Przeniesienie napędu
: Hacząca skrzynia i wyskakujący wsteczny
Silnik
: Gaśnie przy wolnych obrotach
Zawieszenie
: Głośne buczenie przy wyższej prędkości
2,0
Całokształt
30 lat temu taki samochód mógłby uchodzić za przyzwoity ale chyba trochę się zmieniło od tego czasu... Nie spodziewałem się po Fordzie takiego gniota. Dużo starsze samochody biją Focusa na głowę.
Wrażenia
1,0
Silnik
Tragedia! Pewnie wyprzedza się tylko traktory, furmanki i rowery.
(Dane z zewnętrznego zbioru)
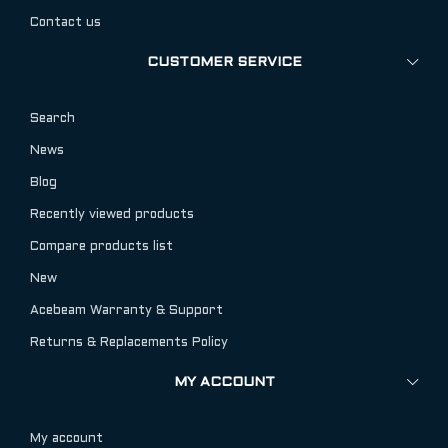
Contact us
CUSTOMER SERVICE
Search
News
Blog
Recently viewed products
Compare products list
New
Acebeam Warranty & Support
Returns & Replacements Policy
MY ACCOUNT
My account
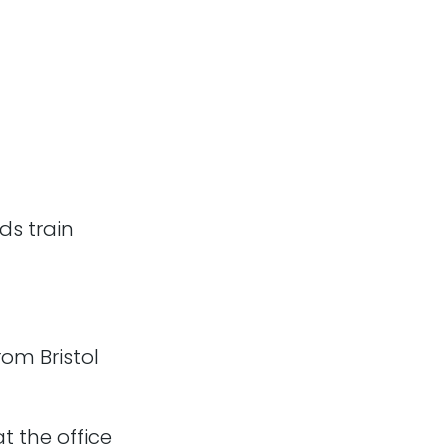
f the team (including
ds train
proud of, which go
rom Bristol
t the office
Przy wyprzedzaniu innych pojazdów ma się ochotę bujać całym ciałem w tył i w przód żeby zmusić auto do jakiegokolwiek przyspieszenia lub przebierać nogami jak Fred Flinstone. A jeśli człowiek kierowałby się podpowiedziami komputera odnośnie momentu zmiany biegu na wyższy, samochód rozpędzałby się do 60 km/h z 15 minut. Teoretycznie moc 105 KM powinna być wystarczająca dla samochodu kompaktowego ale w tym wypadku ma się wrażenie, że to tylko 60-70% tej mocy. Aż się boję pomyśleć co przeżywają właściciele wersji 85 KM...
1,0
Skrzynia biegów
Na początku było nieźle, w miarę krótkie, dobrze wchodzące przełożenia. Po około 1,5 roku skrzynia zaczęła haczyć a wsteczny po ruszeniu wyskakuje i zaczyna zgrzytać. Taka technika w samochodzie z XXI wieku to kpina z klientów.
3,0
Układ jezdny
Nie wiem co jest takiego szczególnego w zawieszeniu Focusa, może w poprzednich generacjach było faktycznie dobre. Tutaj mamy sprężysty układ, który podskakuje na byle nierówności, co nie dodaje komfortu ani pewności w prowadzeniu. Układ kierowniczy jest mało precyzyjny. Efekt jest taki, że strach przejechać ostrzejszy zakręt z większą prędkością. Może to subiektywne odczucie, ale promień skrętu też mógłby być mniejszy.
Komfort
3,0
Widoczność
Do przodu OK, poza tym, że po dopasowaniu fotela do mojego wzrostu (ok. 190 cm) mam głowę na równi ze środkowym słupkiem. Natomiast widoczność przez tylną szybkę (nie szybę) jest mocno utrudniona, ponieważ jakbym nie ustawiał fotela i lusterka, to i tak widzę tylko nasz piękny polski asfalt (chyba znów wina wzrostu). Zrozumiałbym takie wpadki ergonomiczne w aucie japońskim lub koreańskim, ale w Europie chyba nie trudno o wysokiego testera...
4,0
Ergonomia
Bez większych zastrzeżeń, oprócz tego, że fotele niewygodne, a skoki głośności w radio są zbyt duże, czyli albo nie słyszysz radia, albo tego co mówi pasażer (ale nie wiem czy można to zaliczyć do ergonomii).
4,0
Wentylacja i ogrzewanie
OK
2,0
Przestrzeń dla kierowcy i pasażerów
No właśnie, jaka przestrzeń? Nieproporcjonalna linia boczna z napompowaną kabiną pasażerską sugeruje właśnie przestrzeń. Nic z tego... Właściwie to auto 2+2, bo tylko dzieci wytrzymają z tyłu przejażdżkę dłuższą niż do najbliższej Biedronki.
2,0
Wyciszenie
Do ok. 120 km/h może być, choć nie ma się czym chwalić. Powyżej to już hełmofony włóż! Spróbujcie przejechać odcinek 100 km z prędkością 140 km/h, a cała głowa zacznie wam pulsować jak lampki na choince.
Ekonomiczność
3,0
Łatwość utrzymania (pod względem kosztów)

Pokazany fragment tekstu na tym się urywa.